> WORK INSTRUCTIONS
Set out exactly, line by line, the stretch of data below that begins at the line containing "Советского района г.Минска" and ends at the line containing "지나면, 산 아래 무량수전이 펼쳐집니다. 마지막으로 절", with both ends kept.

> EXTRACTED MATERIAL
══════════

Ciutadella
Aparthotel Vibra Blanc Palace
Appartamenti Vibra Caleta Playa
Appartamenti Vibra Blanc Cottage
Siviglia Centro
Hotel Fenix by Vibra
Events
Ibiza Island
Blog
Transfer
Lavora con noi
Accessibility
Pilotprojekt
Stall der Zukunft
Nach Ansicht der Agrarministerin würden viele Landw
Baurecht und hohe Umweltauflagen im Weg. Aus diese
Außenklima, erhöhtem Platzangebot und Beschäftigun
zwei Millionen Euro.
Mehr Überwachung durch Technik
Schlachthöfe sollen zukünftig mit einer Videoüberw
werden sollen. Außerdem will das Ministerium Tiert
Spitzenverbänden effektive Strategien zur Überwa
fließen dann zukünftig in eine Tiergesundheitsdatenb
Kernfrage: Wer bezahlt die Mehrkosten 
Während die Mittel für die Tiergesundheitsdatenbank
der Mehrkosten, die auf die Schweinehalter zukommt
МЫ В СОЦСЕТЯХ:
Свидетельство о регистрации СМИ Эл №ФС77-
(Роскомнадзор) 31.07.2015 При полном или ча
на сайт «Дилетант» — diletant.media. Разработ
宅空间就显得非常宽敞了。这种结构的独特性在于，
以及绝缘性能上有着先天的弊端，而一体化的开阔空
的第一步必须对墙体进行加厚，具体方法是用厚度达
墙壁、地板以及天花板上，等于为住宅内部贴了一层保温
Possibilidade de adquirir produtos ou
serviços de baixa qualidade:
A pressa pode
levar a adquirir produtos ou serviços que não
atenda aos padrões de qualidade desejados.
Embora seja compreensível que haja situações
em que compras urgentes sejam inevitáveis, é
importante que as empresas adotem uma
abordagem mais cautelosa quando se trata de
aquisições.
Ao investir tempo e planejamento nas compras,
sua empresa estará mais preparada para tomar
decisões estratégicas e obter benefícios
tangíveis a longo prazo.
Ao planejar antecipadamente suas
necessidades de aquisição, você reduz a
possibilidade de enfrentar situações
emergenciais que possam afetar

══════════

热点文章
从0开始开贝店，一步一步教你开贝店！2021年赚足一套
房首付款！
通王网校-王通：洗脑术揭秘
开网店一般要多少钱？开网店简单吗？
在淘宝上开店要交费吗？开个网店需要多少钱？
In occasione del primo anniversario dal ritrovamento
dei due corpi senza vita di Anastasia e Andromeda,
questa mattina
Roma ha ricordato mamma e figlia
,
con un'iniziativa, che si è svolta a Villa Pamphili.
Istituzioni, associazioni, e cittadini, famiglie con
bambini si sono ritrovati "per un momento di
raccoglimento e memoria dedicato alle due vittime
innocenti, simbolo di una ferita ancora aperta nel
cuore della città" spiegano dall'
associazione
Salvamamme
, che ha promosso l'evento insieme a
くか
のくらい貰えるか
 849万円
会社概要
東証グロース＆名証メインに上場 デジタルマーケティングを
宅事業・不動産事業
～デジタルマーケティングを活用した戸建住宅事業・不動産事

══════════

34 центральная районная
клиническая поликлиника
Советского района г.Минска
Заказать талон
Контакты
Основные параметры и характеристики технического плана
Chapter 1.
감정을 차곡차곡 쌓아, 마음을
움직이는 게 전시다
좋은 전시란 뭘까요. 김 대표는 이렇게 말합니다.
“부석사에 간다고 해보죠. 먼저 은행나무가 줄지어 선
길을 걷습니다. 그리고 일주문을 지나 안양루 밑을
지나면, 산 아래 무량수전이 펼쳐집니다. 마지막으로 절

══════════

> EXERCISE RESULT
Советского района г.Минска
Заказать талон
Контакты
Основные параметры и характеристики технического плана
Chapter 1.
감정을 차곡차곡 쌓아, 마음을
움직이는 게 전시다
좋은 전시란 뭘까요. 김 대표는 이렇게 말합니다.
“부석사에 간다고 해보죠. 먼저 은행나무가 줄지어 선
길을 걷습니다. 그리고 일주문을 지나 안양루 밑을
지나면, 산 아래 무량수전이 펼쳐집니다. 마지막으로 절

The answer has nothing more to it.